TASK ITEM:
State, as a number alone, how many lines of the data contain the string "Explained".

##### INFORMATION SUPPLIED

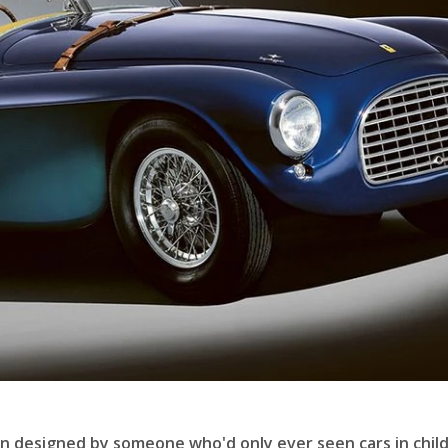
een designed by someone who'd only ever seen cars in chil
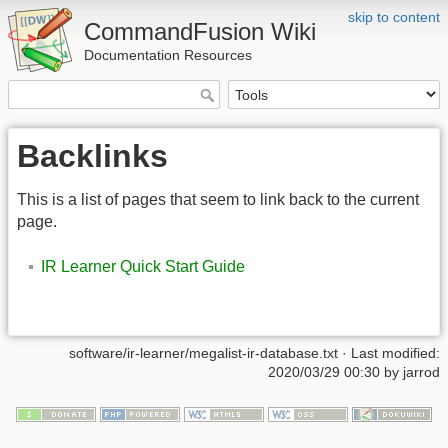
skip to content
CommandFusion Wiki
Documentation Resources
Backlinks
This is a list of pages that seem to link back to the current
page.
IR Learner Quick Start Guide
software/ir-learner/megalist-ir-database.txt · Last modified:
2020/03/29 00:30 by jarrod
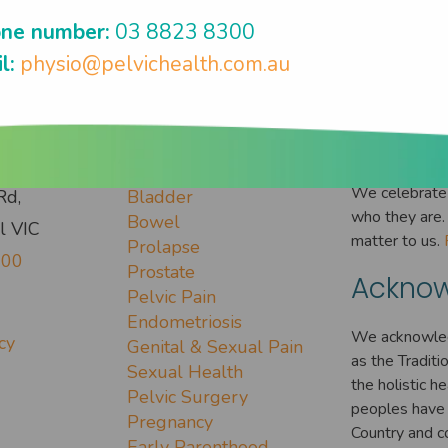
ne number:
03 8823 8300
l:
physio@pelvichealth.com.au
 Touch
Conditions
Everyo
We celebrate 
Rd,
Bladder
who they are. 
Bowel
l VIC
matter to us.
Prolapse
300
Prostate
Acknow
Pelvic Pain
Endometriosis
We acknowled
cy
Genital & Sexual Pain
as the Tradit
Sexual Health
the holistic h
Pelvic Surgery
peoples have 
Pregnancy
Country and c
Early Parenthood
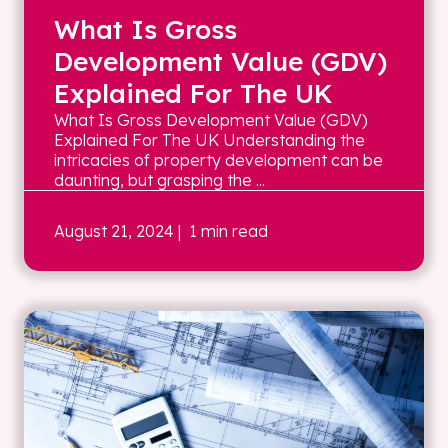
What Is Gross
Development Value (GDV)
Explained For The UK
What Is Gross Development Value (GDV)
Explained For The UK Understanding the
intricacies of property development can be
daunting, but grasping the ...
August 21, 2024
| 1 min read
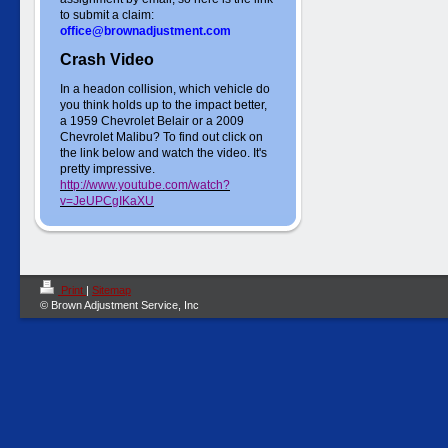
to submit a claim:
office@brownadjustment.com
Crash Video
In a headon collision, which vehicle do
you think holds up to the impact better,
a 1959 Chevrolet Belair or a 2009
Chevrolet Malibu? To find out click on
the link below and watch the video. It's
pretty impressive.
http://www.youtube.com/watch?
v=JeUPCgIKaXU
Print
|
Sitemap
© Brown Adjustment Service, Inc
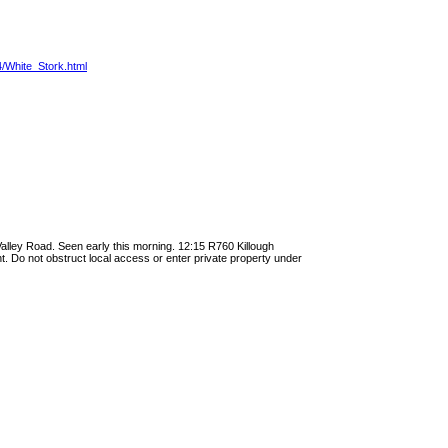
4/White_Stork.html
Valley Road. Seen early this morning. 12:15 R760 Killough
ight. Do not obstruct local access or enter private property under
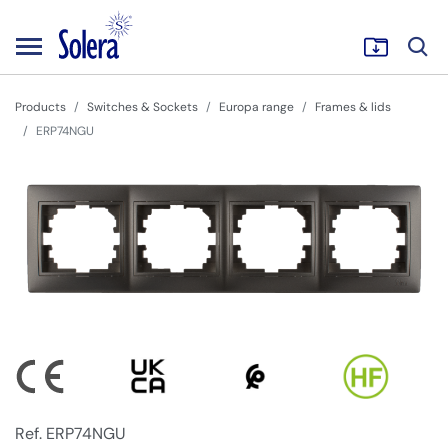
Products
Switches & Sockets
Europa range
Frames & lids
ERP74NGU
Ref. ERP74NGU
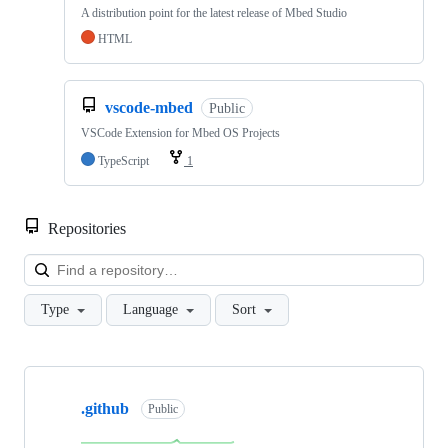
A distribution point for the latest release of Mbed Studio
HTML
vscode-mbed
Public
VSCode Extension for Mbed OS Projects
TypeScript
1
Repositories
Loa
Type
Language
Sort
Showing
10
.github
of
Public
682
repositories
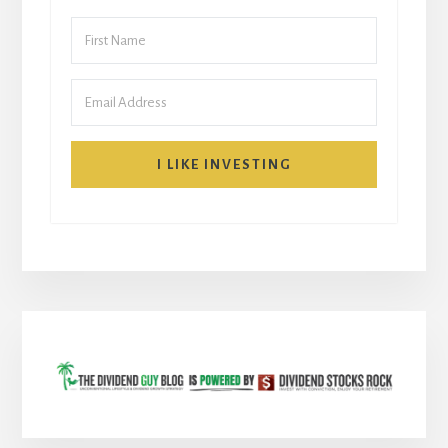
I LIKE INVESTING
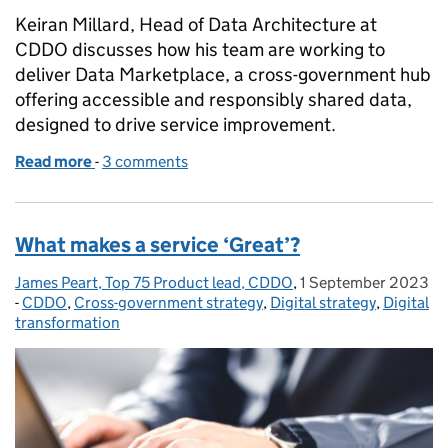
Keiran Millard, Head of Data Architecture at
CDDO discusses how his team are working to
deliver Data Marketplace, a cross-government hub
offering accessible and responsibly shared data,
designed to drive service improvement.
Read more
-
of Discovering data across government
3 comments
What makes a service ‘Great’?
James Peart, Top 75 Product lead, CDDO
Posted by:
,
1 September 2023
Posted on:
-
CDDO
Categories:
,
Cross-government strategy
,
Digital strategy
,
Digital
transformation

##########

COMPLETED TASK:
2